Published online by Cambridge University Press: 19 September 2018
Introduction
In the case studies, it has become clear that state actors still play a prominent role in the development of the law on STCs. Is this more generally the case, or do non-state actors also play an important part in the development of private law?. What actors develop private law in the German legal order, and what is the role of those actors in the German constitutional framework and the European framework?
‘This book will defend that a framework to help determine the role of state and nonstate actors can be deduced from German law. So far, no such framework has been defended as such for the development of European private law. Originally, private law discussion did not consider the development of alternative regulation in private law in the light of private autonomy (‘Privatautonomie’).’
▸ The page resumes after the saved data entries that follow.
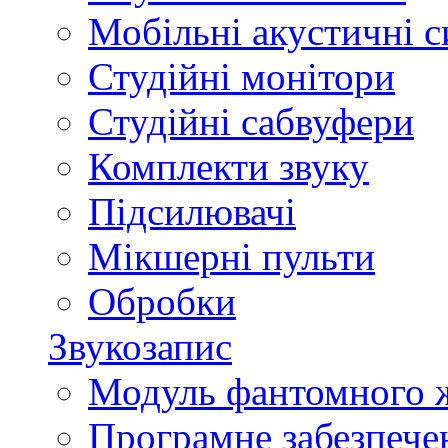
Мобільні акустичні 
Студійні монітори
Студійні сабвуфери
Комплекти звуку
Підсилювачі
Мікшерні пульти
Обробки
Звукозапис
Модуль фантомного 
Програмне забезпече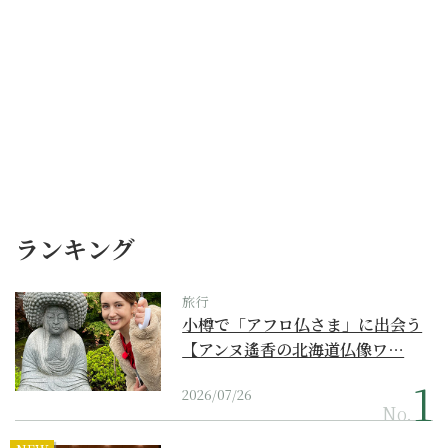
ランキング
旅行
小樽で「アフロ仏さま」に出会う
【アンヌ遙香の北海道仏像ワ…
2026/07/26
No.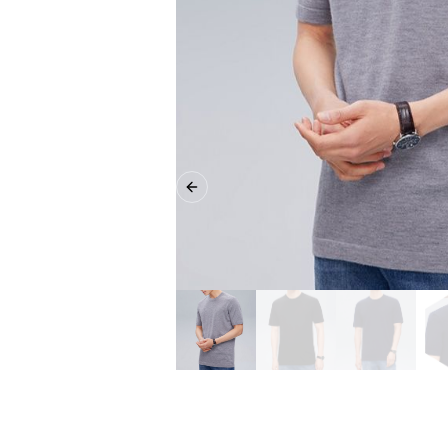
Previous slide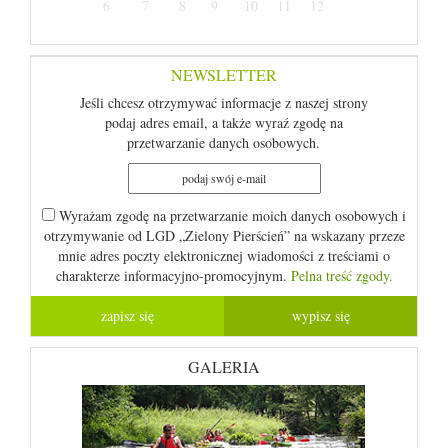
6
7
8
9
10
11
12
NEWSLETTER
Jeśli chcesz otrzymywać informacje z naszej strony
podaj adres email, a także wyraź zgodę na
przetwarzanie danych osobowych.
Wyrażam zgodę na przetwarzanie moich danych osobowych i
otrzymywanie od LGD „Zielony Pierścień” na wskazany przeze
mnie adres poczty elektronicznej wiadomości z treściami o
charakterze informacyjno-promocyjnym.
Pelna treść zgody.
GALERIA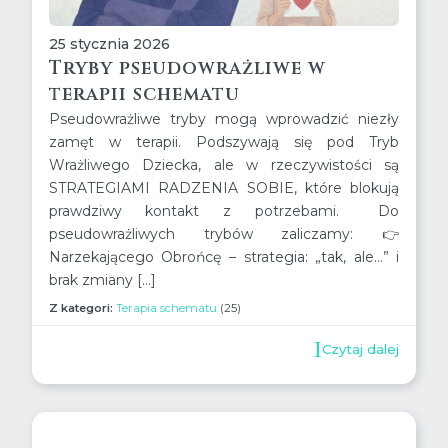
25 stycznia 2026
Tryby pseudowrażliwe w
terapii schematu
Pseudowrażliwe tryby mogą wprowadzić niezły
zamęt w terapii. Podszywają się pod Tryb
Wrażliwego Dziecka, ale w rzeczywistości są
STRATEGIAMI RADZENIA SOBIE, które blokują
prawdziwy kontakt z potrzebami. Do
pseudowrażliwych trybów zaliczamy: 👉
Narzekającego Obrońcę – strategia: „tak, ale…” i
brak zmiany […]
Z kategori:
Terapia schematu
(25)
Czytaj dalej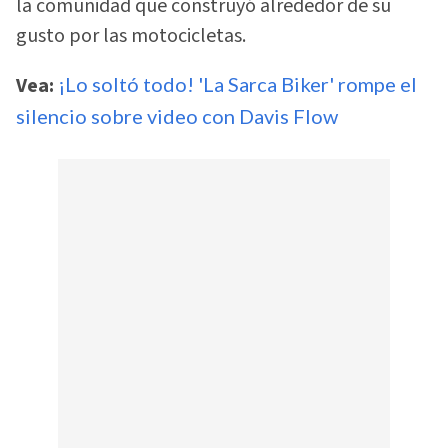
la comunidad que construyó alrededor de su
gusto por las motocicletas.
Vea:
¡Lo soltó todo! 'La Sarca Biker' rompe el
silencio sobre video con Davis Flow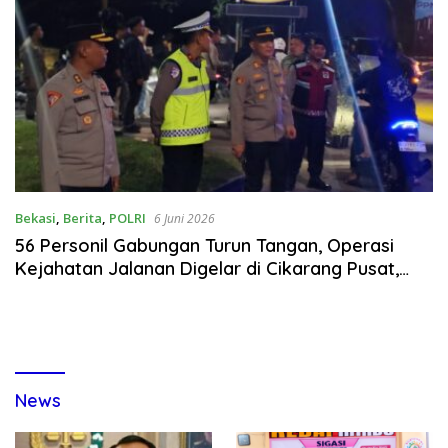
Bekasi
,
Berita
,
POLRI
6 Juni 2026
56 Personil Gabungan Turun Tangan, Operasi
Kejahatan Jalanan Digelar di Cikarang Pusat,
Sasar 3C & Balap Liar
News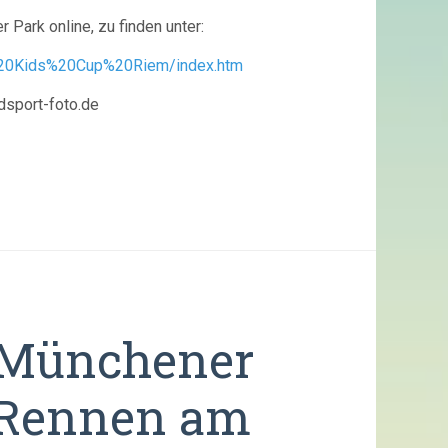
Park online, zu finden unter:
%20Kids%20Cup%20Riem/index.htm
dsport-foto.de
m Münchener
 Rennen am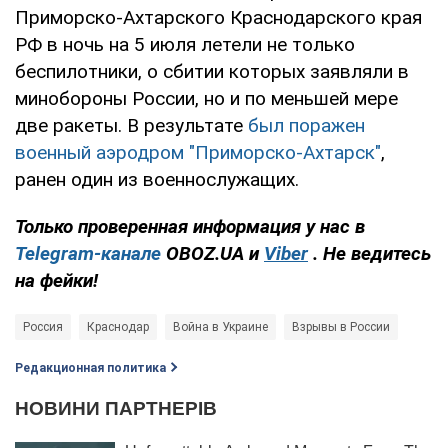
Приморско-Ахтарского Краснодарского края
РФ в ночь на 5 июля летели не только
беспилотники, о сбитии которых заявляли в
минобороны России, но и по меньшей мере
две ракеты. В результате
был поражен
военный аэродром "Приморско-Ахтарск"
,
ранен один из военнослужащих.
Только
проверенная информация у нас в
Telegram-канале
OBOZ.UA
и
Viber
.
Не ведитесь
на фейки!
Россия
Краснодар
Война в Украине
Взрывы в России
Редакционная политика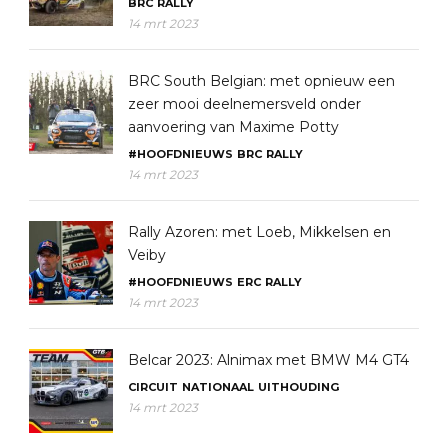
BRC
RALLY
14 mrt 2023
BRC South Belgian: met opnieuw een
zeer mooi deelnemersveld onder
aanvoering van Maxime Potty
#HOOFDNIEUWS
BRC
RALLY
14 mrt 2023
Rally Azoren: met Loeb, Mikkelsen en
Veiby
#HOOFDNIEUWS
ERC
RALLY
14 mrt 2023
Belcar 2023: Alnimax met BMW M4 GT4
CIRCUIT
NATIONAAL
UITHOUDING
14 mrt 2023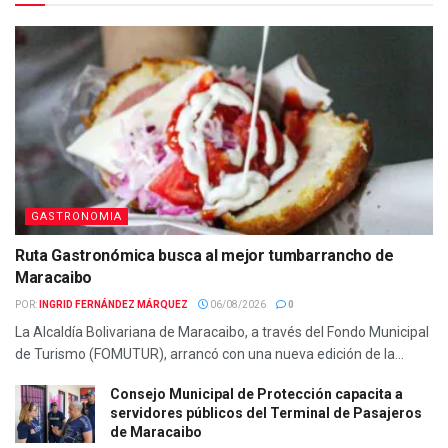
GASTRONOMIA
Ruta Gastronómica busca al mejor tumbarrancho de
Maracaibo
POR:
INGRID FERNÁNDEZ MÁRQUEZ
06/08/2026
0
La Alcaldía Bolivariana de Maracaibo, a través del Fondo Municipal
de Turismo (FOMUTUR), arrancó con una nueva edición de la...
Consejo Municipal de Protección capacita a
servidores públicos del Terminal de Pasajeros
de Maracaibo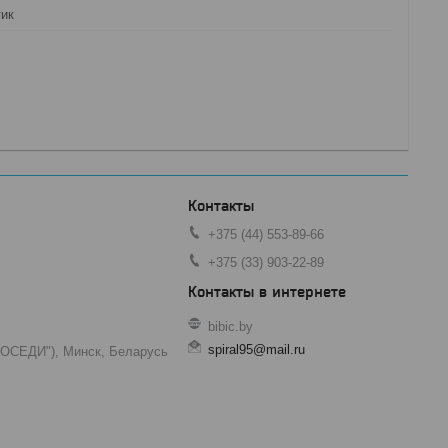
тик
+375 (44) 553-89-66
+375 (33) 903-22-89
bibic.by
spiral95@mail.ru
"СОСЕДИ"), Минск, Беларусь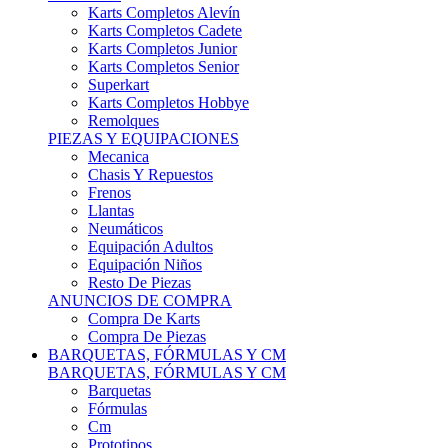
Karts Completos Alevín
Karts Completos Cadete
Karts Completos Junior
Karts Completos Senior
Superkart
Karts Completos Hobbye
Remolques
PIEZAS Y EQUIPACIONES
Mecanica
Chasis Y Repuestos
Frenos
Llantas
Neumáticos
Equipación Adultos
Equipación Niños
Resto De Piezas
ANUNCIOS DE COMPRA
Compra De Karts
Compra De Piezas
BARQUETAS, FÓRMULAS Y CM
BARQUETAS, FÓRMULAS Y CM
Barquetas
Fórmulas
Cm
Prototipos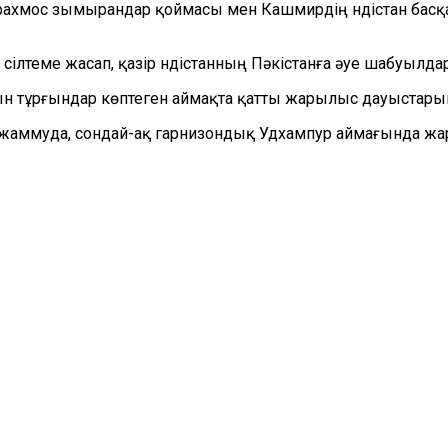
рахмос зымырандар қоймасы мен Кашмирдің Үндістан басқа
іне сілтеме жасап, қазір Үндістанның Пәкістанға әуе шабуы
н тұрғындар көптеген аймақта қатты жарылыс дауыстарын 
 Джаммуда, сондай-ақ гарнизондық Удхампур аймағында жа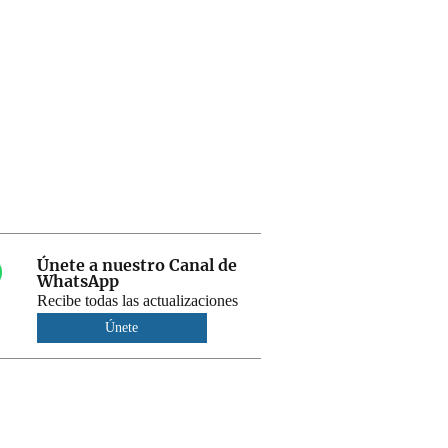
Únete a nuestro Canal de
WhatsApp
Recibe todas las actualizaciones
Únete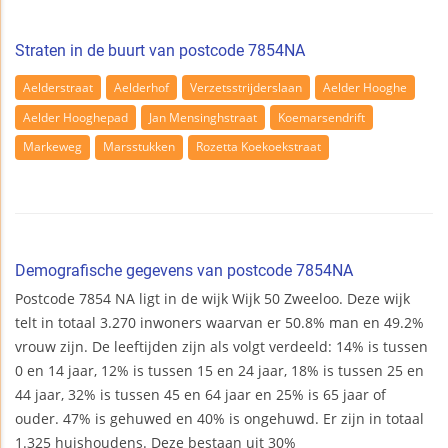
Straten in de buurt van postcode 7854NA
Aelderstraat
Aelderhof
Verzetsstrijderslaan
Aelder Hooghe
Aelder Hooghepad
Jan Mensinghstraat
Koemarsendrift
Markeweg
Marsstukken
Rozetta Koekoekstraat
Demografische gegevens van postcode 7854NA
Postcode 7854 NA ligt in de wijk Wijk 50 Zweeloo. Deze wijk
telt in totaal 3.270 inwoners waarvan er 50.8% man en 49.2%
vrouw zijn. De leeftijden zijn als volgt verdeeld: 14% is tussen
0 en 14 jaar, 12% is tussen 15 en 24 jaar, 18% is tussen 25 en
44 jaar, 32% is tussen 45 en 64 jaar en 25% is 65 jaar of
ouder. 47% is gehuwed en 40% is ongehuwd. Er zijn in totaal
1.325 huishoudens. Deze bestaan uit 30%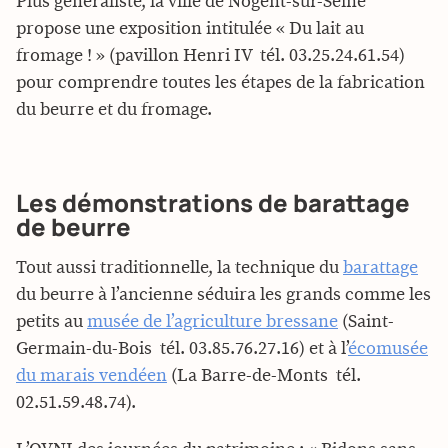
Plus généraliste, la ville de Nogent-sur-Seine
propose une exposition intitulée « Du lait au
fromage ! » (pavillon Henri IV  tél. 03.25.24.61.54)
pour comprendre toutes les étapes de la fabrication
du beurre et du fromage.
Les démonstrations de barattage
de beurre
Tout aussi traditionnelle, la technique du
barattage
du beurre à l’ancienne séduira les grands comme les
petits au
musée de l’agriculture bressane
(Saint-
Germain-du-Bois  tél. 03.85.76.27.16) et à l’
écomusée
du marais vendéen
(La Barre-de-Monts  tél.
02.51.59.48.74).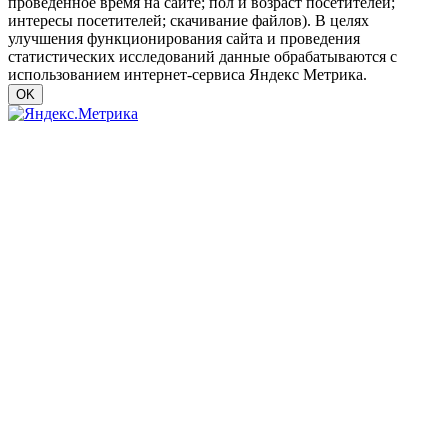
проведенное время на сайте; пол и возраст посетителей;
интересы посетителей; скачивание файлов). В целях
улучшения функционирования сайта и проведения
статистических исследований данные обрабатываются с
использованием интернет-сервиса Яндекс Метрика.
OK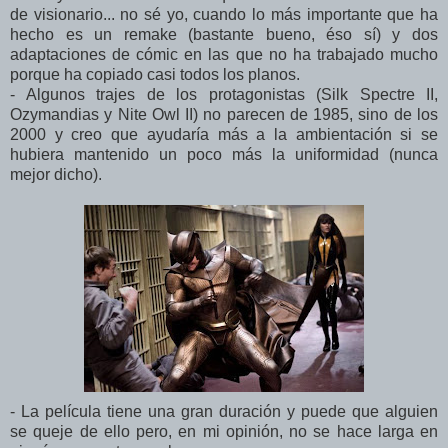
de visionario... no sé yo, cuando lo más importante que ha
hecho es un remake (bastante bueno, éso sí) y dos
adaptaciones de cómic en las que no ha trabajado mucho
porque ha copiado casi todos los planos.
- Algunos trajes de los protagonistas (Silk Spectre II,
Ozymandias y Nite Owl II) no parecen de 1985, sino de los
2000 y creo que ayudaría más a la ambientación si se
hubiera mantenido un poco más la uniformidad (nunca
mejor dicho).
- La película tiene una gran duración y puede que alguien
se queje de ello pero, en mi opinión, no se hace larga en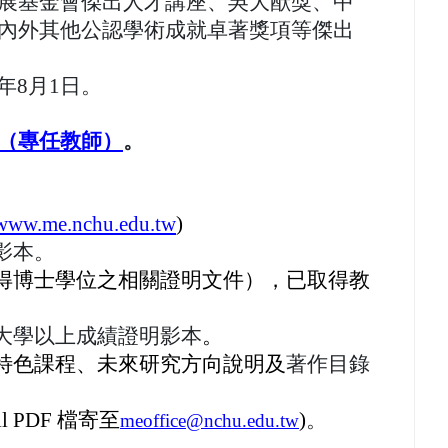
展基金會傑出人才講座、吳大猷獎、中
內外其他公認學術成就卓著獎項等傑出
7年8月1日。
（專任教師）
。
/www.me.nchu.edu.tw
)
分證或護照影本。
得博士學位之相關證明文件），已取得教
大學以上成績證明影本
。
特色課程、未來研究方向說明及
著作目錄
。
 PDF 檔寄至
)
。
meoffice@nchu.edu.tw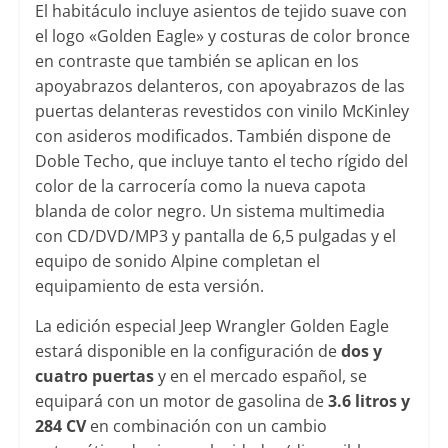
El habitáculo incluye asientos de tejido suave con
el logo «Golden Eagle» y costuras de color bronce
en contraste que también se aplican en los
apoyabrazos delanteros, con apoyabrazos de las
puertas delanteras revestidos con vinilo McKinley
con asideros modificados. También dispone de
Doble Techo, que incluye tanto el techo rígido del
color de la carrocería como la nueva capota
blanda de color negro. Un sistema multimedia
con CD/DVD/MP3 y pantalla de 6,5 pulgadas y el
equipo de sonido Alpine completan el
equipamiento de esta versión.
La edición especial Jeep Wrangler Golden Eagle
estará disponible en la configuración de
dos y
cuatro puertas
y en el mercado español, se
equipará con un motor de gasolina de
3.6 litros y
284 CV
en combinación con un cambio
‘Literature on alternative regulation and later debate on self-regulation in private law did consider the development of binding rules in this light.’
‘Despite a clearly delineated and defended framework, German law, literature and the various instances of alternative regulation make clear that such a framework could and should be construed.’
On the one hand, in the framework defended in this chapter, the role of especially non-state actors in the development of private law is based on the idea of private autonomy and self-determination (‘Selbstbestimmung’), protected as a manifestation of the general freedom of action (‘allgemeine Handlungsfreiheit’) under article 2 Grundgesetz (GG), and the concept of ‘Fremdbestimmung’, that has also been translated as ‘heterodetermination’, 1464 in Dutch: ‘heteronomie’.
Hetero-determination, or Fremdbestimmung, is the opposite of party autonomy. Fremdbestimmung arises if one is bound by rules one has not been able to influence. Legal persons can influence the rules that they are bound to by choosing to enter into a contract, by becoming a member of an association or by choosing to comply with selfregulation. One may indirectly influence legal rules one is bound by through the democratic process. In contrast, Fremdbestimmung refers to the situation where actors develop rules that bind other actors even though these actors have entered into a transaction with the rule-making actors, and even though they have not democratically elected the rule-making actors. Thus, Fremdbestimmung refers to being bound by nondemocratically legitimised rules over which one has also not contracted.